UK’s Labour party calls for second Brexit referendum
Labour leader Jeremy Corbyn has proposed a series of votes in Parliament that could spark a new national referendum
The UK’s opposition party leader, Jeremy Corbyn has backed a plan that would open the door to a second European Union referendum.
Corbyn proposed a series of votes in Parliament for a no-deal Brexit, including a new national referendum.
If all goes well, Corbyn is likely to get a chance to put his plan to a vote in the House of Commons on Jan 29, joined by 10 other members of parliament who are also pushing for another plebiscite.
Corbyn said, ‘Our amendment will allow MPs to vote on options to end this Brexit deadlock and prevent the chaos of a No Deal,’
He said it was time for Labour’s alternative plan to shine, while keeping a public vote option open.
It comes after prime minister Theresa May’s deal was rejected by parliament last week resulting in May attempting to revise the agreement with the EU to win support.
On Monday, May called against a second referendum warning it would 'damage social cohesion by undermining faith in democracy', she said.
May warned a second vote would break the trust of the 17.4 million voters who backed leaving the EU.
May seeks alternative plan
May told her cabinet on Monday that she would focus on returning to Brussels to secure adjustments to her deal, saying she will meet with EU officials and try to work out changes to the controversial Irish backstop, despite Brussels remaining adamant that they will not renegotiate.

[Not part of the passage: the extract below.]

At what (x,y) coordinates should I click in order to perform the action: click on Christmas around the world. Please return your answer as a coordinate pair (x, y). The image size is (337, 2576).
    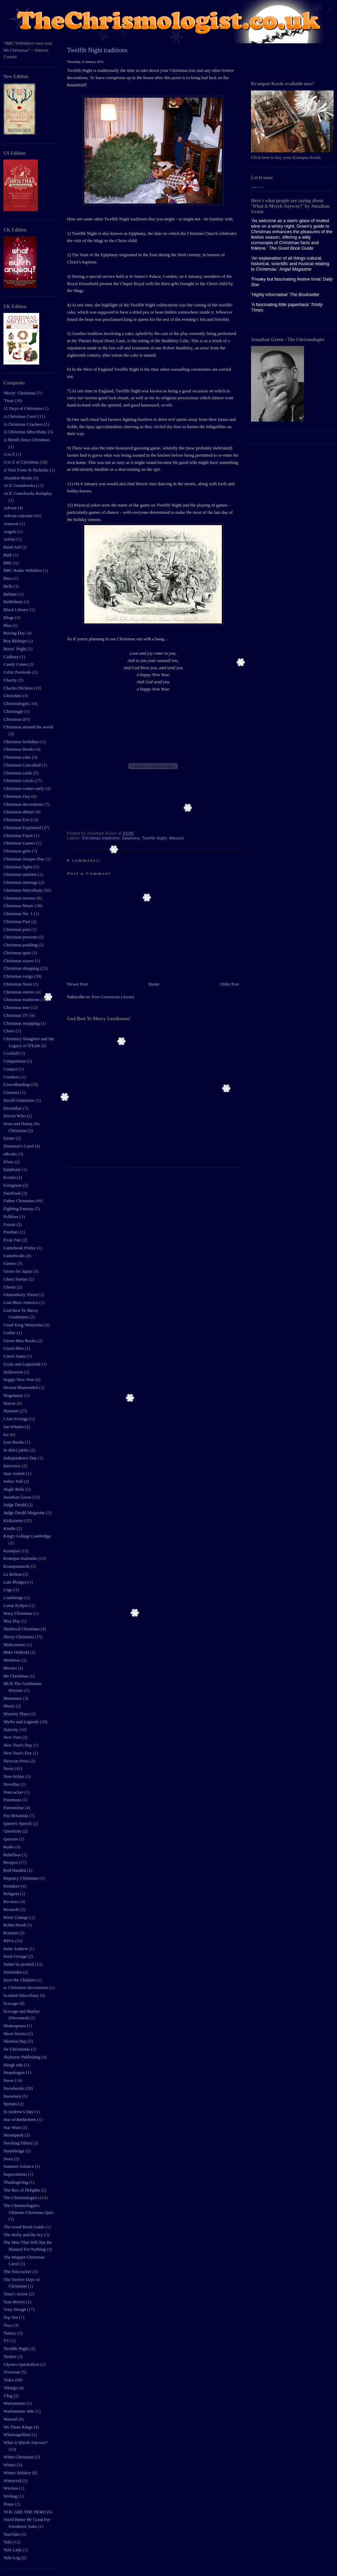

Analysts say, May could be at risk of losing control, with some MPs planning to present amendments that could force the prime minister into renegotiate her deal.

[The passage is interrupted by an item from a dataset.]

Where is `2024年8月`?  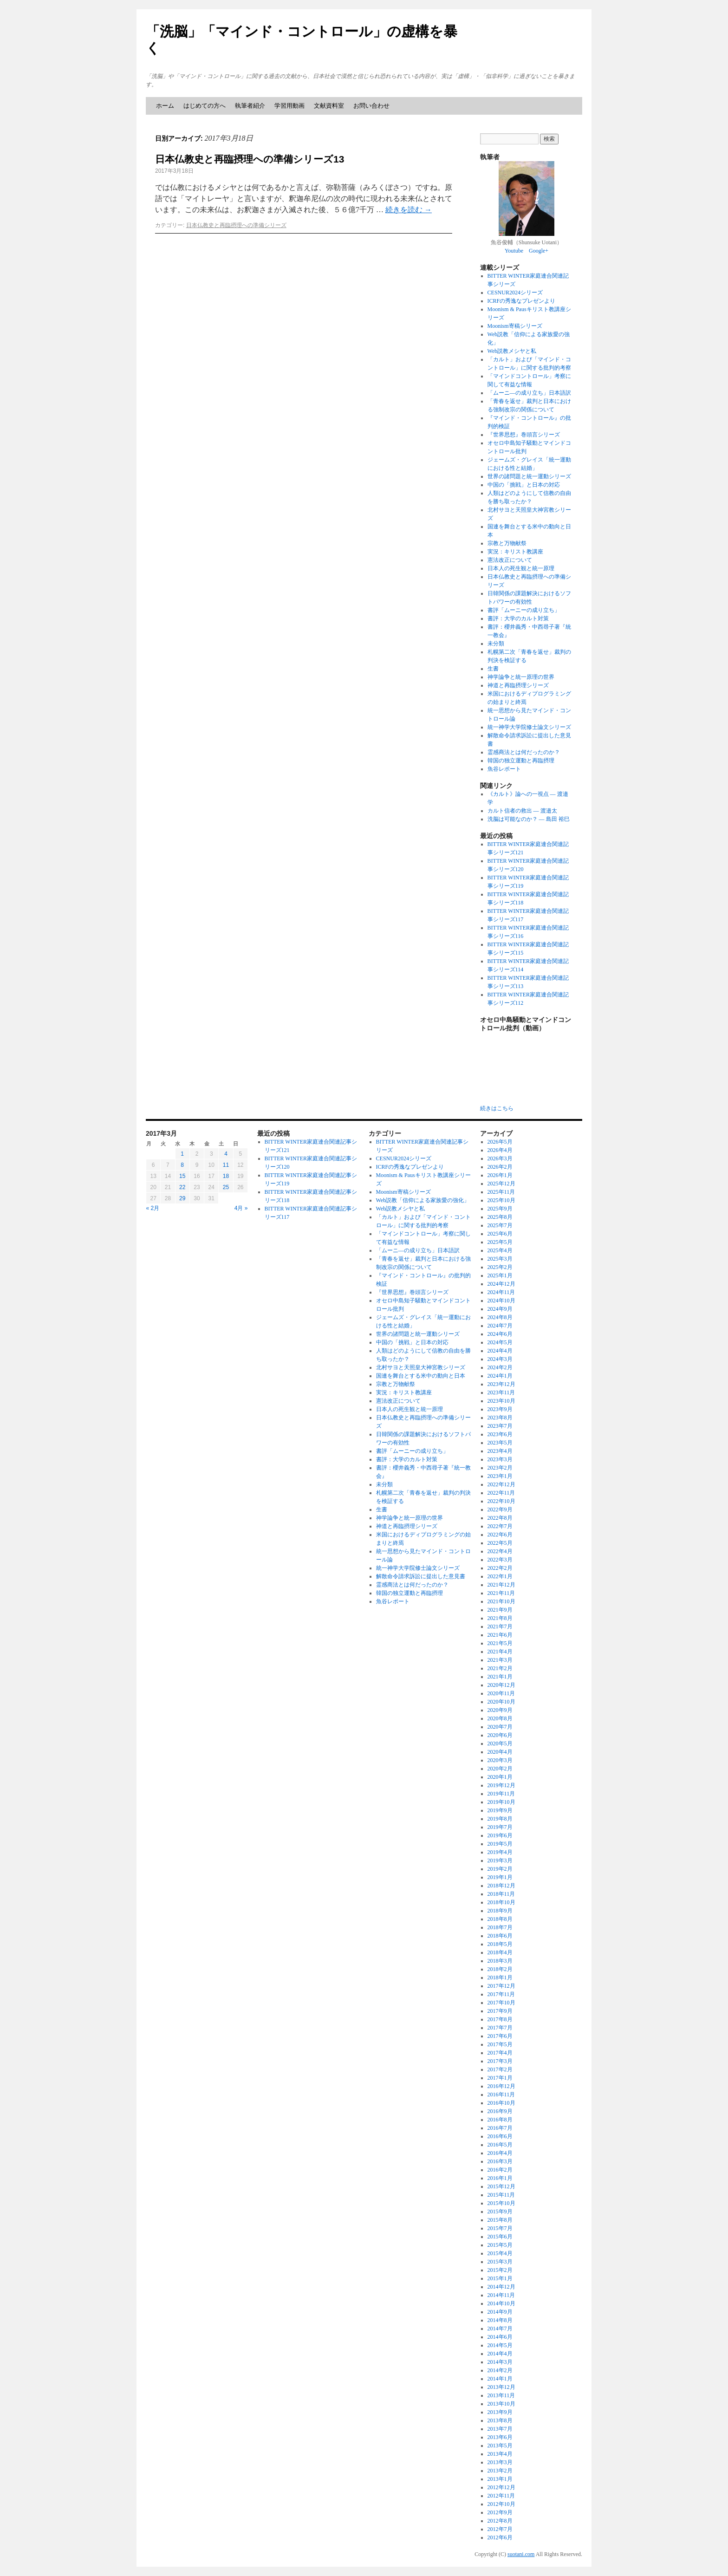 2024年8月 is located at coordinates (500, 1317).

IG market analyst Kyle Rodda says, despite the uncertainty, markets are still holding the belief that dysfunction will delay Brexit.
'Sterling maintained its recent rally and the yield on UK 10-Year Gilts stayed above the 1.3 %. Markets still hold the belief that the political dysfunction will force an extension of Article 50 and a delay of Brexit; or even another referendum, with recent polling suggesting a victory to the Bremainers.in such an event,' Mr. Rodda said.